[Collected data entries]
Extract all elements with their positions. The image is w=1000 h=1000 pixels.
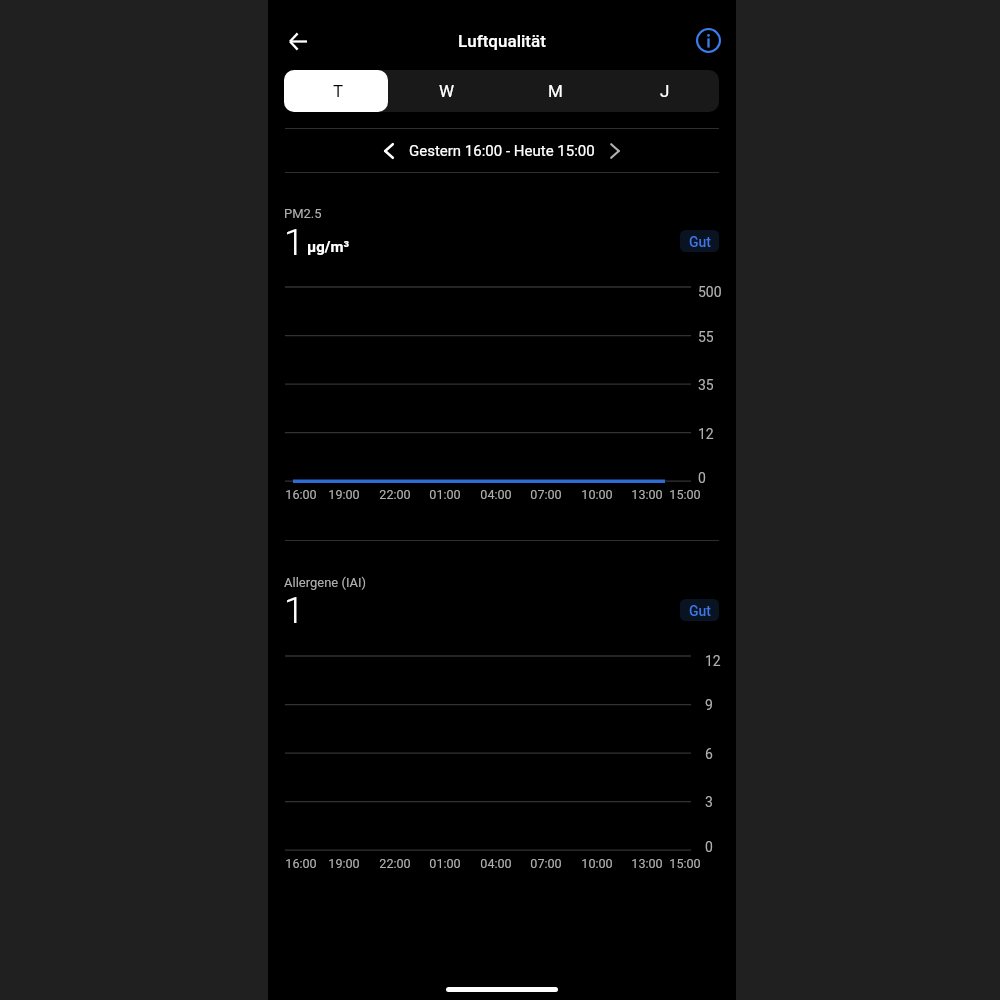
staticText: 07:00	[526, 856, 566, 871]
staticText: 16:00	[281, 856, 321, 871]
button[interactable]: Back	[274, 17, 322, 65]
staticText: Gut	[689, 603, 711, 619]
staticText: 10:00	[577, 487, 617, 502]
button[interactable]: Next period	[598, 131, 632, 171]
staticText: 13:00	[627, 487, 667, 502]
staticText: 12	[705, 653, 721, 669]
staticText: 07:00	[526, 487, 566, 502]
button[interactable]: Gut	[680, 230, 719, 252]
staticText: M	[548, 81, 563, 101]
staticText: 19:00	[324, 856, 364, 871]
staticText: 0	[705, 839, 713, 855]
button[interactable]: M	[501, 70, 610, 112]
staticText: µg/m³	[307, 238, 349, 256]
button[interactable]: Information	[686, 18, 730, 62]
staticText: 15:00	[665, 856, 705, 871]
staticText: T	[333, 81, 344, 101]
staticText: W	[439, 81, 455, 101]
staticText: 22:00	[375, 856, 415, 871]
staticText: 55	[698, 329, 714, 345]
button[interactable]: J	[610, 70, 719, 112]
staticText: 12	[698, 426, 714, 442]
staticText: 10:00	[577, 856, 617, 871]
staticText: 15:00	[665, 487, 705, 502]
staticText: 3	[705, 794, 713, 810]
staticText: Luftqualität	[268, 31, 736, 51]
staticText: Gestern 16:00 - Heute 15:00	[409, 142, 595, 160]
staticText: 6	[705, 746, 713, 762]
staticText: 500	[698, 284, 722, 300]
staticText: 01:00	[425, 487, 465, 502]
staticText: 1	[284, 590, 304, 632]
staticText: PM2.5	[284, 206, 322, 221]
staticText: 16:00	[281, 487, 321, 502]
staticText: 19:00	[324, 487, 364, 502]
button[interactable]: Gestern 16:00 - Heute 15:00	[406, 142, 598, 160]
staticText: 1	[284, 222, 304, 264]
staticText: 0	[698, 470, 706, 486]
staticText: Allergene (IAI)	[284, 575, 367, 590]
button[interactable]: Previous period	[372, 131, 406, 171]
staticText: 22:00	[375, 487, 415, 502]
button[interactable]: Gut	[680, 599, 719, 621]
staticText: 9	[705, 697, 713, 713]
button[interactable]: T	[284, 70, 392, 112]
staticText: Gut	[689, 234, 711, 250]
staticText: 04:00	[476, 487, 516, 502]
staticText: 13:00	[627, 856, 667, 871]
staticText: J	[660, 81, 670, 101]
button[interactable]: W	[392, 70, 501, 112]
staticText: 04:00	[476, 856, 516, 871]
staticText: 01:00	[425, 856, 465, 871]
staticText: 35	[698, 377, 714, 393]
--
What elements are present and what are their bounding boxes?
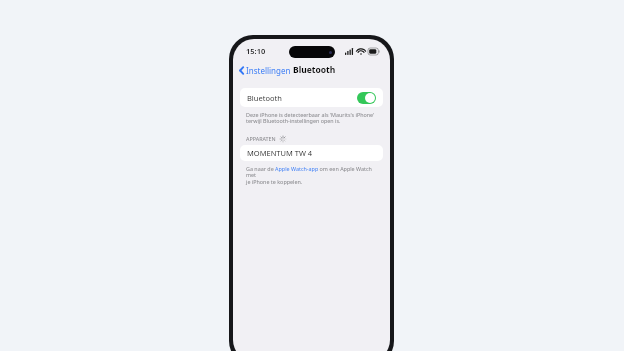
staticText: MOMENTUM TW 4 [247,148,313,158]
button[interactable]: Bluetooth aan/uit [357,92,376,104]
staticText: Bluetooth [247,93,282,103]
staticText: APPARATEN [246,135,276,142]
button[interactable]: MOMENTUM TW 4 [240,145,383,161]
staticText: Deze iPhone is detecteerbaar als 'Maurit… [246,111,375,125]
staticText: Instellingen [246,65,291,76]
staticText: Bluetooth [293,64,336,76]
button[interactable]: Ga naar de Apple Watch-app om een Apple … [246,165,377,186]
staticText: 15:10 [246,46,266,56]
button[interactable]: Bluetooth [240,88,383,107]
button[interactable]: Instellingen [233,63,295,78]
--
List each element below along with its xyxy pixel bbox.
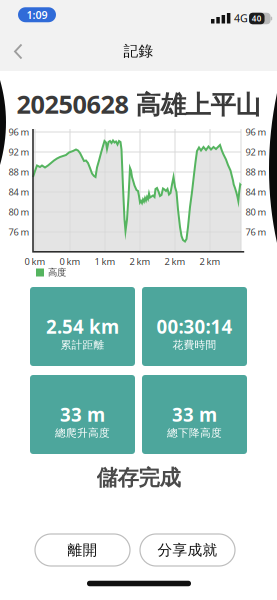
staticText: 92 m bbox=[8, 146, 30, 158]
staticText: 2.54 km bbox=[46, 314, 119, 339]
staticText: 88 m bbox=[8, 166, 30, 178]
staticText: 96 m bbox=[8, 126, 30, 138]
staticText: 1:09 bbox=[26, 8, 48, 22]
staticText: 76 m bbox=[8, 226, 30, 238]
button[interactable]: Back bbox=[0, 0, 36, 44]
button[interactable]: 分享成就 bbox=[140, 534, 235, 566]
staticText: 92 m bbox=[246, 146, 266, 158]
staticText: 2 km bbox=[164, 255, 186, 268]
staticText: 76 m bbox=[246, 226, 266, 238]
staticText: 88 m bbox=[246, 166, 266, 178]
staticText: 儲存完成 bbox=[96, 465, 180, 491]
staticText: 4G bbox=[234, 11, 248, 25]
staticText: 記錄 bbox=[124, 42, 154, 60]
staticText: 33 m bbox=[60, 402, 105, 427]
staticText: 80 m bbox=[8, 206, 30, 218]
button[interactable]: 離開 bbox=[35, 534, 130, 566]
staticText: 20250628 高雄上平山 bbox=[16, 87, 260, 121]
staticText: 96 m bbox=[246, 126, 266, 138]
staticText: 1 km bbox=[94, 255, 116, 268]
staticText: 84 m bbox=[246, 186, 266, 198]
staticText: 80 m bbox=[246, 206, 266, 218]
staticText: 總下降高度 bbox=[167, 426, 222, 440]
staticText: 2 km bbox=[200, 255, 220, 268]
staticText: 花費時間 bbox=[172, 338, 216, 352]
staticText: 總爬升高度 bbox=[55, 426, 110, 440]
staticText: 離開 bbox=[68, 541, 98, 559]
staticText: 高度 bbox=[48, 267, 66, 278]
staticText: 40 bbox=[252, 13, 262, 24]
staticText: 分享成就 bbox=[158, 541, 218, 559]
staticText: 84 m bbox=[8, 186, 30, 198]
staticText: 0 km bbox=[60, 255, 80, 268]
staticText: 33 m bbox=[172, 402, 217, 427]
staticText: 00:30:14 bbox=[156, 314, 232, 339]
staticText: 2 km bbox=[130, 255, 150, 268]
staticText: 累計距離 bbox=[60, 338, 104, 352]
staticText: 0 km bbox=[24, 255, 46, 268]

EXERCISE DIRECTIONS:
Search the data above for lines holding "with" and copy each of them.

RESULT OF THE TASK:
Extract all elements with their positions. The image is w=1000 h=1000 pixels.
List each element below along with its xyxy pixel bbox.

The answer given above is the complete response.